Aim of the exercise: Take the material below and output exactly the run of lines from the one containing "God’s Word, but only one heeded it. Both knew" down to the one containing "The true foundation of the family is not", with both included.

Data supplied:
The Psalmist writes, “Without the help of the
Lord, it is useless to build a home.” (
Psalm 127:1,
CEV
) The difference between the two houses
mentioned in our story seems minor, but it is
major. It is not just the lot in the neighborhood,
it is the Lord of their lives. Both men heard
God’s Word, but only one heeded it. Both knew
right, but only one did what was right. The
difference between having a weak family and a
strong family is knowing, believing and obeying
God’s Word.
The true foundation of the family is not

---

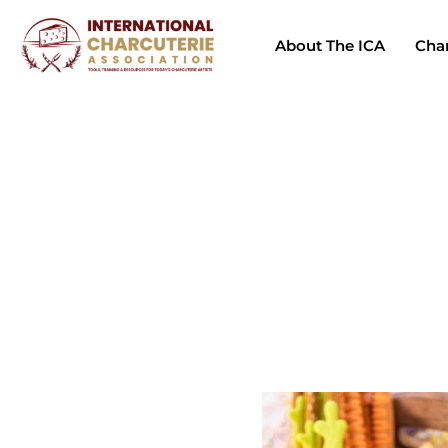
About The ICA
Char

Reply:
God’s Word, but only one heeded it. Both knew
right, but only one did what was right. The
difference between having a weak family and a
strong family is knowing, believing and obeying
God’s Word.
The true foundation of the family is not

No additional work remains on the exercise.